D’après une étude de 2025, la « nationalité exceptionnelle » accordée par Erdoğan à environ 238’000 ressortissants syriens entre 2016 et 2024 n’a jamais été un droit légal solide, mais une carte électorale bien construite, dont les autorités ont volontairement gardé les critères flous. Beaucoup de personnes naturalisées ne se sentent pas en sécurité, considérant leur nationalité comme « temporaire » et leurs droits comme « pouvant être retirés à tout moment ». En octobre 2024, leurs craintes ont été confirmées : le parti d’opposition İYİ Parti a demandé au plus haut tribunal administratif du pays de retirer la nationalité de tous les Syriens naturalisés, montrant que la nationalité en Turquie n’est pas un contrat social, mais dépend du climat politique et de l’humeur du gouvernement.

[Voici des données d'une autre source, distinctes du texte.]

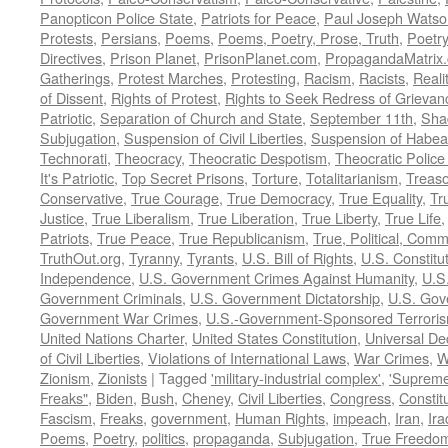
Panopticon Police State
,
Patriots for Peace
,
Paul Joseph Watso
Protests
,
Persians
,
Poems
,
Poems, Poetry, Prose, Truth
,
Poetry
Directives
,
Prison Planet
,
PrisonPlanet.com
,
PropagandaMatrix
Gatherings
,
Protest Marches
,
Protesting
,
Racism
,
Racists
,
Reali
of Dissent
,
Rights of Protest
,
Rights to Seek Redress of Grievan
Patriotic
,
Separation of Church and State
,
September 11th
,
Sha
Subjugation
,
Suspension of Civil Liberties
,
Suspension of Habea
Technorati
,
Theocracy
,
Theocratic Despotism
,
Theocratic Police
It's Patriotic
,
Top Secret Prisons
,
Torture
,
Totalitarianism
,
Treas
Conservative
,
True Courage
,
True Democracy
,
True Equality
,
Tr
Justice
,
True Liberalism
,
True Liberation
,
True Liberty
,
True Life
Patriots
,
True Peace
,
True Republicanism
,
True, Political, Com
TruthOut.org
,
Tyranny
,
Tyrants
,
U.S. Bill of Rights
,
U.S. Constitu
Independence
,
U.S. Government Crimes Against Humanity
,
U.S
Government Criminals
,
U.S. Government Dictatorship
,
U.S. Gov
Government War Crimes
,
U.S.-Government-Sponsored Terrori
United Nations Charter
,
United States Constitution
,
Universal De
of Civil Liberties
,
Violations of International Laws
,
War Crimes
,
W
Zionism
,
Zionists
|
Tagged
'military-industrial complex'
,
'Supreme
Freaks"
,
Biden
,
Bush
,
Cheney
,
Civil Liberties
,
Congress
,
Constit
Fascism
,
Freaks
,
government
,
Human Rights
,
impeach
,
Iran
,
Ira
Poems
,
Poetry
,
politics
,
propaganda
,
Subjugation
,
True Freedo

Après une déclaration mensongère d’Erdoğan, selon laquelle il avait dépensé 40 milliards de dollars pour les réfugiés syriens en Turquie dans un contexte d’austérité économique, l’opinion publique turque a demandé l’expulsion des réfugiés syriens. Face à cette pression, Erdoğan a ensuite parlé de renvoyer 1,5 million de réfugiés syriens vers le nord de la Syrie avec le soutien du Qatar, ces personnes étant à nouveau utilisées comme des pions politiques.
L’expulsion forcée, un crime caché financé par l’Europe
En 2024, l’Union européenne a financé à hauteur de 213 millions d’euros 32 centres de rétention turcs, où des milliers de réfugiés syriens sont détenus dans des conditions inhumaines et contraints par la violence de signer des formulaires de « retour volontaire ». Les personnes expulsées vers la Syrie se retrouvent en zone de guerre, sans ressources. Bruxelles continue de financer ce système malgré ses propres rapports internes documentant ces violations, révélant ainsi sa complicité silencieuse dans l’une des plus graves crises humanitaires actuelles.
La Turquie a reçu des milliards pour protéger les réfugiés syriens. Pourtant, elle a supprimé leurs soins. Elle les expulse de force. Elle arrête ceux qui défendent leurs droits et attise la haine raciale. L’Europe regarde ailleurs. Ce n’est pas de la neutralité ; c’est un choix. Derrière ce choix, 2,3 millions de personnes ont perdu leurs soins gratuits du jour au lendemain. Des malades se retrouvent sans médicaments, des familles sont expulsées vers des zones de guerre, des défenseurs des droits humains sont emprisonnés. Tout cela est financé, documenté et ignoré.
Un seul geste peut changer cela. L’Union européenne doit conditionner chaque euro versé à Ankara à une garantie réelle et vérifiable, allant au-delà des promesses. Les réfugiés syriens ne demandent pas la charité, ils demandent que les engagements signés soient respectés. L’Europe a les moyens de l’exiger. Reste à savoir si elle en a la volonté.